D’après des experts, ces bains sont dotés d’un système de chaudière très ingénieux, grâce auquel toutes les salles étaient généreusement servies en eau chaude. Quand la France coloniale a pris possession des lieux, elle a érigé dans les bains turcs un lieu de laverie, une buanderie et a construit dans la cour le premier hôpital de campement militaire de la France coloniale, en 1832. Baptisée «Hôpital Baudens», la bâtisse est monumentale, construite en pierres taillées dans un style néo-classique. «C’est une architecture typique de l’architecture militaire de l’époque», précise le président de l’association Bel Horizon, Kouider Metaïr.

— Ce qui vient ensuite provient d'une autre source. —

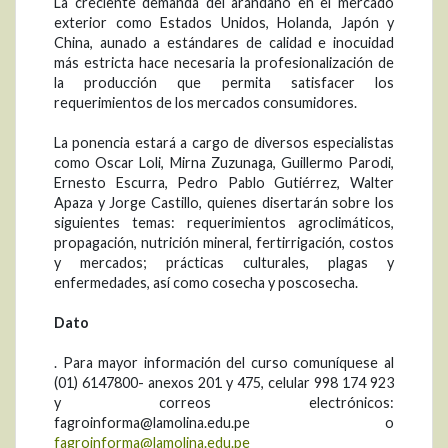
La creciente demanda del arándano en el mercado
exterior como Estados Unidos, Holanda, Japón y
China, aunado a estándares de calidad e inocuidad
más estricta hace necesaria la profesionalización de
la producción que permita satisfacer los
requerimientos de los mercados consumidores.
La ponencia estará a cargo de diversos especialistas
como Oscar Loli, Mirna Zuzunaga, Guillermo Parodi,
Ernesto Escurra, Pedro Pablo Gutiérrez, Walter
Apaza y Jorge Castillo, quienes disertarán sobre los
siguientes temas: requerimientos agroclimáticos,
propagación, nutrición mineral, fertirrigación, costos
y mercados; prácticas culturales, plagas y
enfermedades, así como cosecha y poscosecha.
Dato
. Para mayor información del curso comuníquese al
(01) 6147800- anexos 201 y 475, celular 998 174 923
y correos electrónicos:
fagroinforma@lamolina.edu.pe o
fagroinforma@lamolina.edu.pe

La bâtisse est vaste, très austère, très carrée. La seule touche de fantaisie permise est la forme en arcade ornant les murs extérieurs et les couloirs sous forme de tunnels. Certaines pièces extérieures sont transformées en ateliers pour l’apprentissage de nombreux métiers manuels, la ferronnerie notamment.
Un art très connu à Oran durant la période coloniale. L’aspect quelque peu lugubre de ce vieil hôpital est atténué par les plantes qui débordent des jardins, partie intégrante des bains turcs. Les jardins, très colorés, sont un régal pour les yeux. Une touche de couleur dans ce lieu à l’allure sévère. Ils sont très bien entretenus, entourés par des barreaux et une porte en fer forgé.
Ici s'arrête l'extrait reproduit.